Return to fundamentals as speculation eases
Goodpack recently announced that it has been approached by parties in connection with a possible transaction and discussions are on-going. Brambles, which also offers intermediate bulk containers (IBC) leasing among other packaging solutions, subsequently said it has approached Goodpack previously but it is not currently in talks. Instead of betting on whether there will be further upside through share offer, we prefer to draw investors’ attention back to fundamentals.

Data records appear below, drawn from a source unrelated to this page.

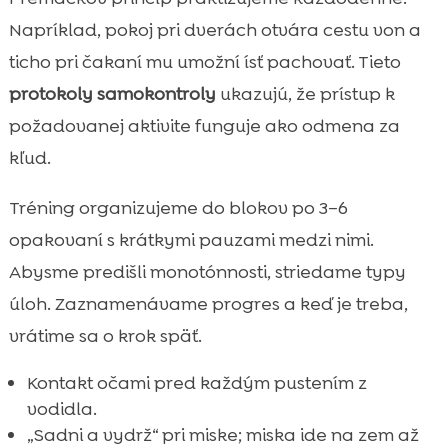
Napríklad, pokoj pri dverách otvára cestu von a
ticho pri čakaní mu umožní ísť pachovať. Tieto
protokoly samokontroly
ukazujú, že prístup k
požadovanej aktivite funguje ako odmena za
kľud.
Tréning organizujeme do blokov po 3–6
opakovaní s krátkymi pauzami medzi nimi.
Abysme predišli monotónnosti, striedame typy
úloh. Zaznamenávame progres a keď je treba,
vrátime sa o krok späť.
Kontakt očami pred každým pustením z
vodidla.
„Sadni a vydrž“ pri miske; miska ide na zem až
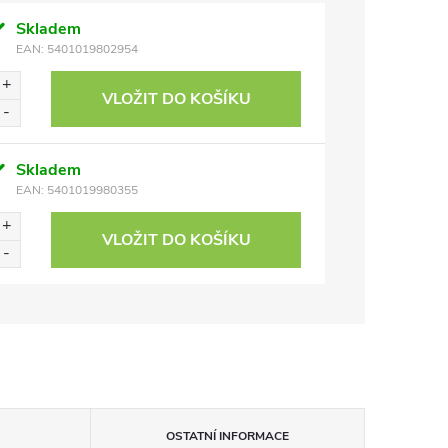
Skladem
EAN:
5401019802954
VLOŽIT DO KOŠÍKU
Skladem
EAN:
5401019980355
VLOŽIT DO KOŠÍKU
OSTATNÍ INFORMACE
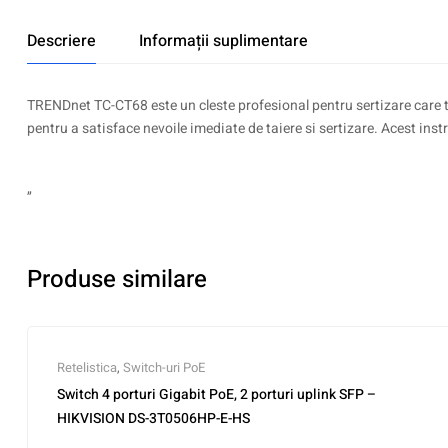
Descriere
Informații suplimentare
TRENDnet TC-CT68 este un cleste profesional pentru sertizare care tai
pentru a satisface nevoile imediate de taiere si sertizare. Acest ins
„
Produse similare
Retelistica
,
Switch-uri PoE
Switch 4 porturi Gigabit PoE, 2 porturi uplink SFP –
HIKVISION DS-3T0506HP-E-HS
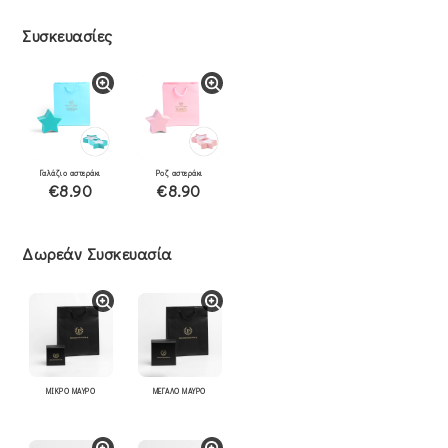
Συσκευασίες
Γαλάζιο αστεράκι
Ροζ αστεράκι
€8.90
€8.90
Δωρεάν Συσκευασία
ΜΙΚΡΟ ΜΑΥΡΟ
ΜΕΓΑΛΟ ΜΑΥΡΟ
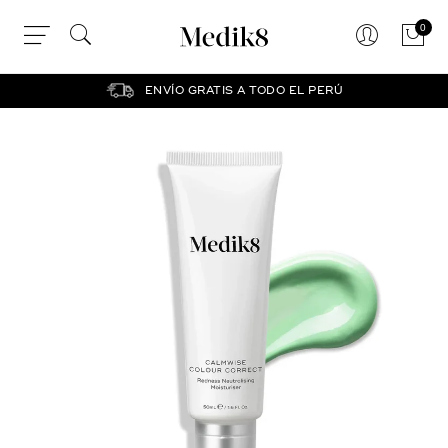
0
CALMWISE™ COLOUR
COMPRAR AHORA
CORRECT
ENVÍO GRATIS A TODO EL PERÚ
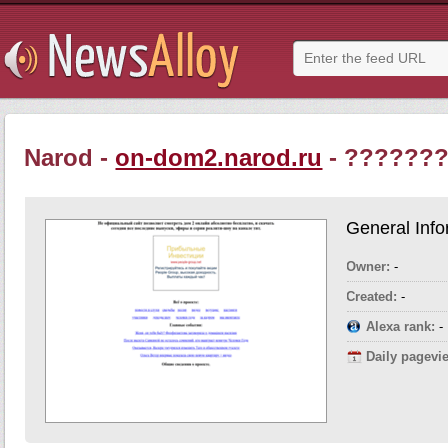
Narod -
on-dom2.narod.ru
- ???????
General Info
Owner:
-
Created:
-
Alexa rank:
-
Daily pagevi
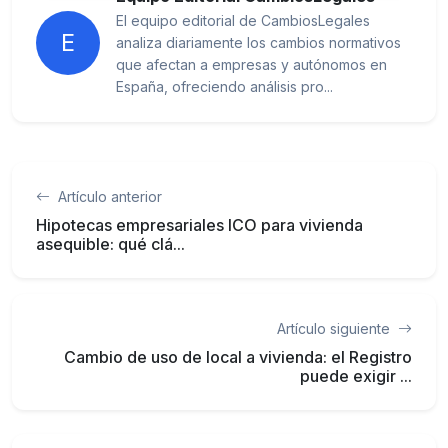
El equipo editorial de CambiosLegales
E
analiza diariamente los cambios normativos
que afectan a empresas y autónomos en
España, ofreciendo análisis pro...
Artículo anterior
Hipotecas empresariales ICO para vivienda
asequible: qué clá...
Artículo siguiente
Cambio de uso de local a vivienda: el Registro
puede exigir ...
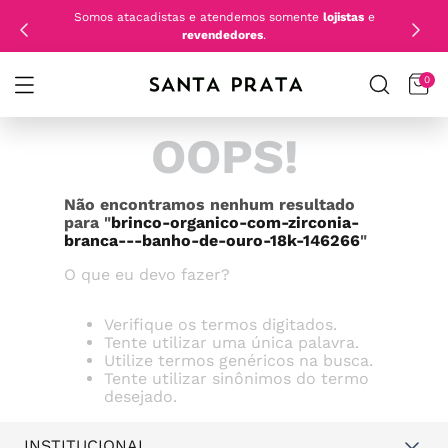
Somos atacadistas e atendemos somente
lojistas
e
revendedores
.
0
OOPS!
Não encontramos nenhum resultado
para "
brinco-organico-com-zirconia-
branca---banho-de-ouro-18k-146266
"
O que eu devo fazer?
Verifique os termos digitados.
Tente utilizar uma única palavra.
Utilize termos genéricos na busca.
Tente utilizar sinônimos do termo
desejado.
INSTITUCIONAL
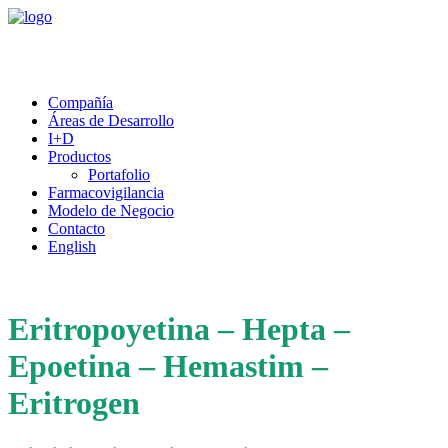
Compañía
Áreas de Desarrollo
I+D
Productos
Portafolio
Farmacovigilancia
Modelo de Negocio
Contacto
English
Eritropoyetina – Hepta –
Epoetina – Hemastim –
Eritrogen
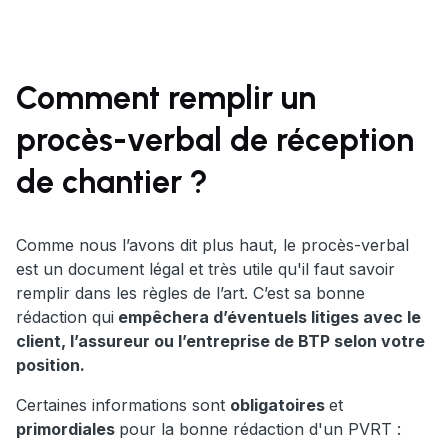
Comment remplir un
procès-verbal de réception
de chantier ?
Comme nous l’avons dit plus haut, le procès-verbal
est un document légal et très utile qu'il faut savoir
remplir dans les règles de l’art. C’est sa bonne
rédaction qui
empêchera d’éventuels litiges avec le
client, l’assureur ou l’entreprise de BTP selon votre
position.
Certaines informations sont
obligatoires
et
primordiales
pour la bonne rédaction d'un PVRT :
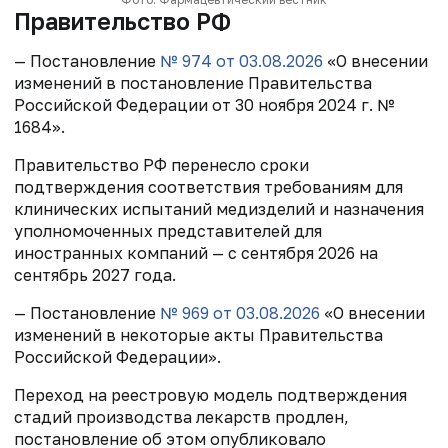
Правительство РФ
— Постановление
№ 974 от 03.08.2026
«О внесении
изменений в постановление Правительства
Российской Федерации от 30 ноября 2024 г. №
1684».
Правительство РФ перенесло сроки
подтверждения соответствия требованиям для
клинических испытаний медизделий и назначения
уполномоченных представителей для
иностранных компаний — с сентября 2026 на
сентябрь 2027 года.
— Постановление
№ 969
от 03.08.2026
«О внесении
изменений в некоторые акты Правительства
Российской Федерации».
Переход на реестровую модель подтверждения
стадий производства лекарств продлен,
постановление об этом опубликовало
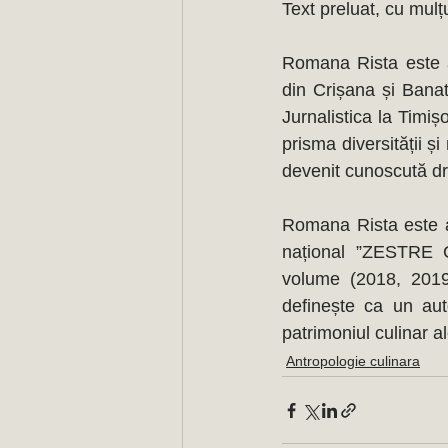
Text preluat, cu mulțu
Romana Rista este aut
din Crișana și Banat
Jurnalistica la Timiș
prisma diversității și
devenit cunoscută dr
Romana Rista este au
național ”ZESTRE C
volume (2018, 2019
definește ca un aut
patrimoniul culinar a
Antropologie culinara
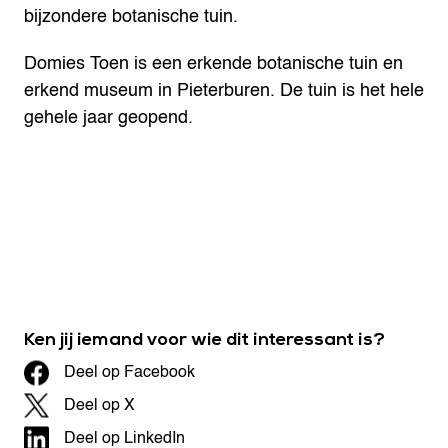
bijzondere botanische tuin.
Domies Toen is een erkende botanische tuin en
erkend museum in Pieterburen. De tuin is het hele
gehele jaar geopend.
Ken jij iemand voor wie dit interessant is?
Deel op Facebook
Deel op X
Deel op LinkedIn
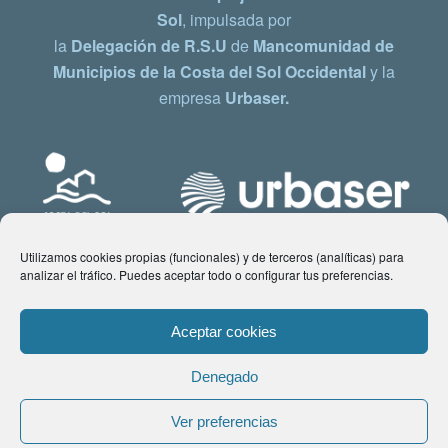
Sol
, impulsada por
la
Delegación de R.S.U
de
Mancomunidad de
Municipios de la Costa del Sol Occidental
y la
empresa
Urbaser.
Utilizamos cookies propias (funcionales) y de terceros (analíticas) para
analizar el tráfico. Puedes aceptar todo o configurar tus preferencias.
Aceptar cookies
Denegado
© Copyright 2021 www.costadelsol.eco. Todos los derechos reservados |
Ver preferencias
Aviso legal
|
Política de privacidad
|
Política de Cookies
| Contacto:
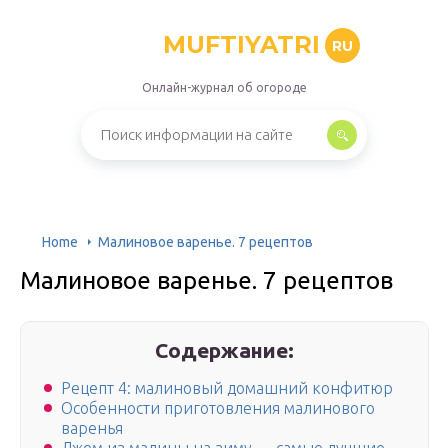
MUFTIYATRI
RU
Онлайн-журнал об огороде
Home
Малиновое варенье. 7 рецептов
Малиновое варенье. 7 рецептов
Содержание:
Рецепт 4: малиновый домашний конфитюр
Особенности приготовления малинового
варенья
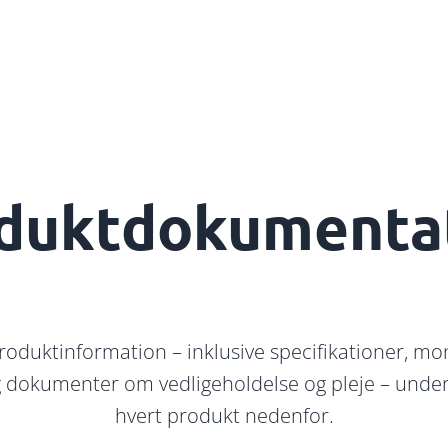
duktdokumenta
roduktinformation – inklusive specifikationer, mo
 dokumenter om vedligeholdelse og pleje – under
hvert produkt nedenfor.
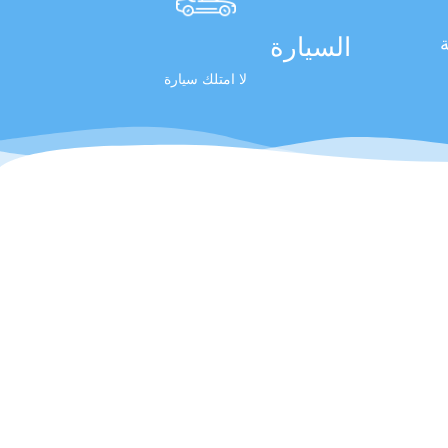
السيارة
ة
لا امتلك سيارة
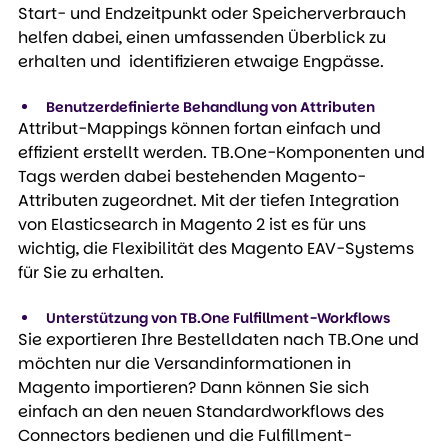
Start- und Endzeitpunkt oder Speicherverbrauch 
helfen dabei, einen umfassenden Überblick zu 
erhalten und  identifizieren etwaige Engpässe.
Benutzerdefinierte Behandlung von Attributen
Attribut-Mappings können fortan einfach und 
effizient erstellt werden. TB.One-Komponenten und 
Tags werden dabei bestehenden Magento-
Attributen zugeordnet. Mit der tiefen Integration 
von Elasticsearch in Magento 2 ist es für uns 
wichtig, die Flexibilität des Magento EAV-Systems 
für Sie zu erhalten.
Unterstützung von TB.One Fulfillment-Workflows
Sie exportieren Ihre Bestelldaten nach TB.One und 
möchten nur die Versandinformationen in 
Magento importieren? Dann können Sie sich 
einfach an den neuen Standardworkflows des 
Connectors bedienen und die Fulfillment-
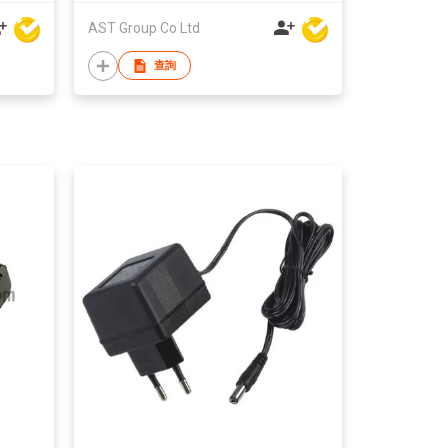
AST Group Co Ltd
查詢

Competitive advantages and upside risks remain
Goodpack’s most compelling value propositions to its clients are its global presence and unique IBCs that yields ~20% cost savings over alternatives. On the other hand, there are barriers to entry in the forms of: 1) IBC design patent with 15 years remaining, 2) stickiness of existing clients, and 3) large capex spending of ~US$900m to match Goodpack’s current fleet size. Hence, we believe Goodpack’s business model is still sound and will continue to grow. We believe Goodpack is among the top choices for any new SR plant given its ~30% market share and track record. For instance, Goodpack has the supplier for new SR plants in Singapore, including the latest Sumitomo Chemical plant opened in Mar-14. We think a major upside surprise is current trial-stage auto parts manufacturers switching over fully to IBCs before 2QFY15 as assumed. We note that this is the third year of engaging auto parts clients, a relatively mature stage of the sales process. We re-iterate that accelerated growth in auto parts segment would follow due to the network effect whereby others adjacent to clients in the supply chain will switch over to minimise logistics handling system. Another upside surprise is higher-than-expected demand from rubber industry, from either existing accounts or new synthetic rubber (SR) plants. 

HOLD after 15% return
The share price has gained 15% since our BUY call on 5 Feb-14, briefly hitting an all-time high of S$2.28. We continue to like the company but are keeping our S$2.17 fair value estimate. Hence, we deem Goodpack fairly priced and change our call to a HOLD.